#### What is being asked
Using the data below, return all lines in which "uspešno" appears.

── Provided data

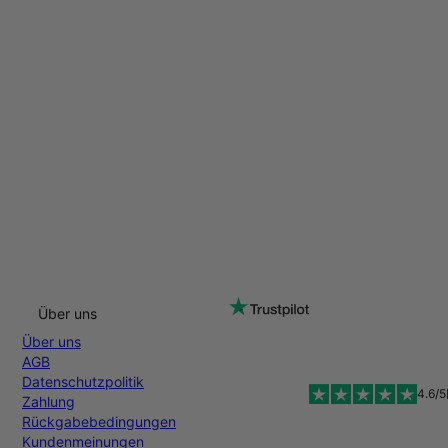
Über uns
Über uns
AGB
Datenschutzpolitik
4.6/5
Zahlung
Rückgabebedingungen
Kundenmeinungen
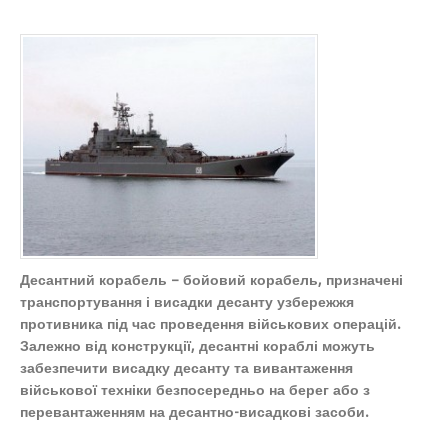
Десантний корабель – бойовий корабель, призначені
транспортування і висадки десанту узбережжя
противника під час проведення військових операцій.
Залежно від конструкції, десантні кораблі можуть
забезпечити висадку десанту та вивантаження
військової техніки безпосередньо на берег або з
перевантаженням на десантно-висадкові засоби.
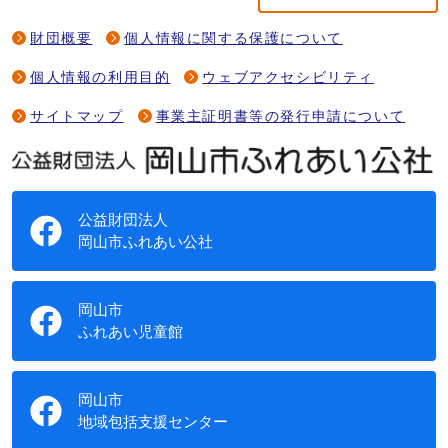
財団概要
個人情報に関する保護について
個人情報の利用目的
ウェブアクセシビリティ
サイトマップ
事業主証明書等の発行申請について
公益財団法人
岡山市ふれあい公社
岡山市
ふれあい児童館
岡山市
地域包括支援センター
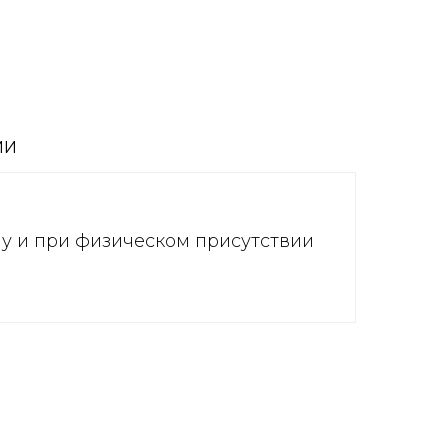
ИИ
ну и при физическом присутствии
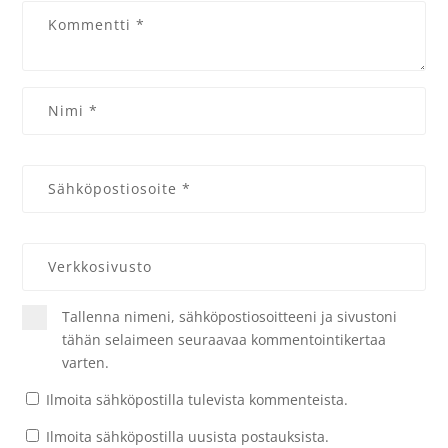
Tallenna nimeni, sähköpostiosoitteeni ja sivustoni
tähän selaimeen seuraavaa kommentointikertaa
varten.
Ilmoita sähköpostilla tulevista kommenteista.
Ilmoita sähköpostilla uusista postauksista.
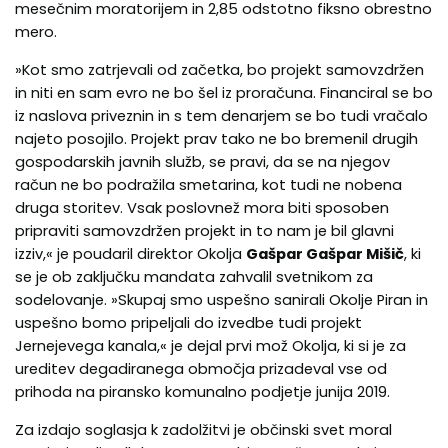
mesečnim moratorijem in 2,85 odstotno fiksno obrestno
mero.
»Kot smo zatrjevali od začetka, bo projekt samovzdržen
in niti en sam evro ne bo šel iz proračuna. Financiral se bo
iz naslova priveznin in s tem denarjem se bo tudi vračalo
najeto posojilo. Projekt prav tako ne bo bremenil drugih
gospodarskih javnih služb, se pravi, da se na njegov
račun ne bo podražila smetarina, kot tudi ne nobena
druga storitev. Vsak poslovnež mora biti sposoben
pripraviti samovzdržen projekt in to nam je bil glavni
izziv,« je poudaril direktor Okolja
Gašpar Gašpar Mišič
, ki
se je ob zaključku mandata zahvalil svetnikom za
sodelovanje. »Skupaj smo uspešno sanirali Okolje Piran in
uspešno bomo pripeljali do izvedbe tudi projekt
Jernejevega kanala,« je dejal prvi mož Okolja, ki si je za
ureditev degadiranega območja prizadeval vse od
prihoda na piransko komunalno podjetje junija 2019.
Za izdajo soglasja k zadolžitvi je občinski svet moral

────
── Provided data

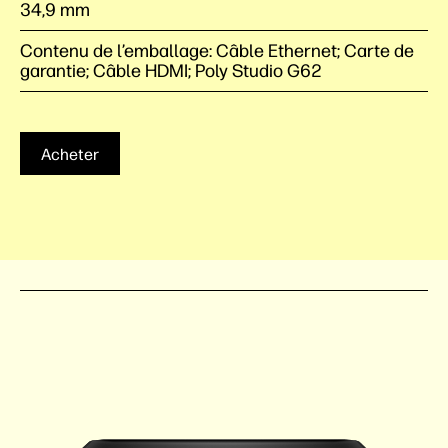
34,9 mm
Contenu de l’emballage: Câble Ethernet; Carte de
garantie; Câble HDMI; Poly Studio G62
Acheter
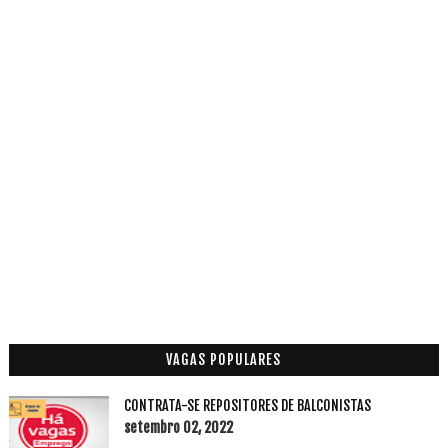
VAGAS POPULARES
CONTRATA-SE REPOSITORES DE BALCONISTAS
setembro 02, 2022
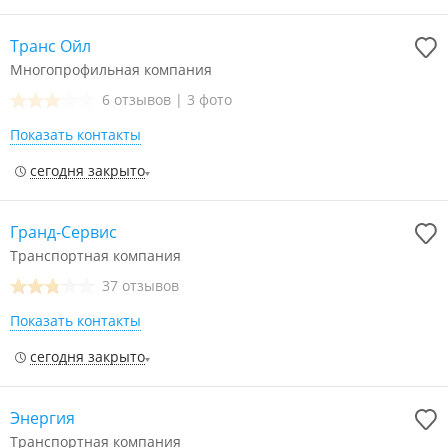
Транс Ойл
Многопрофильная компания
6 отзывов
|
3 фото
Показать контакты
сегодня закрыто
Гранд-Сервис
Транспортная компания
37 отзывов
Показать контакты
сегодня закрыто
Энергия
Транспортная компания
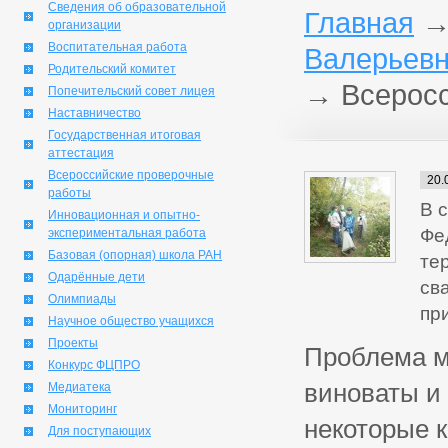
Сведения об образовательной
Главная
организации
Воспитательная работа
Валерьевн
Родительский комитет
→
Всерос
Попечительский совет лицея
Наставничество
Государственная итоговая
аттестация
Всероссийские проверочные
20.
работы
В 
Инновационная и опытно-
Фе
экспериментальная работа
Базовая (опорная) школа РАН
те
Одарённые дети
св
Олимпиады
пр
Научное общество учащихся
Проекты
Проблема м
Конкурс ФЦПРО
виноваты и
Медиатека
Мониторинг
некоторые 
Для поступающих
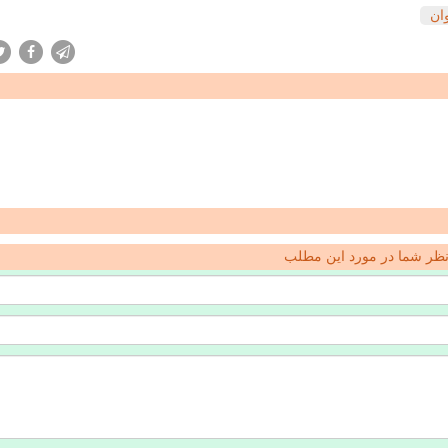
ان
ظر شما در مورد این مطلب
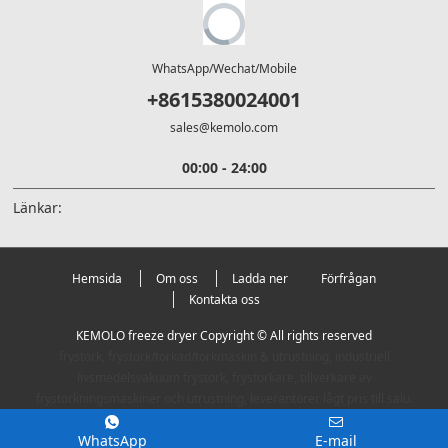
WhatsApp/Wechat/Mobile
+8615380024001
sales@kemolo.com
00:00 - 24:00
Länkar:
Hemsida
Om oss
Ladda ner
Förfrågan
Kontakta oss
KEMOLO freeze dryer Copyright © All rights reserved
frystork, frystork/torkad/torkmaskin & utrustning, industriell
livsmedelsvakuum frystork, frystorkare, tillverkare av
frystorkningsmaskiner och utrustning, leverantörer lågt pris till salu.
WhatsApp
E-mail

────

#### Task output
sodelovanje. »Skupaj smo uspešno sanirali Okolje Piran in
uspešno bomo pripeljali do izvedbe tudi projekt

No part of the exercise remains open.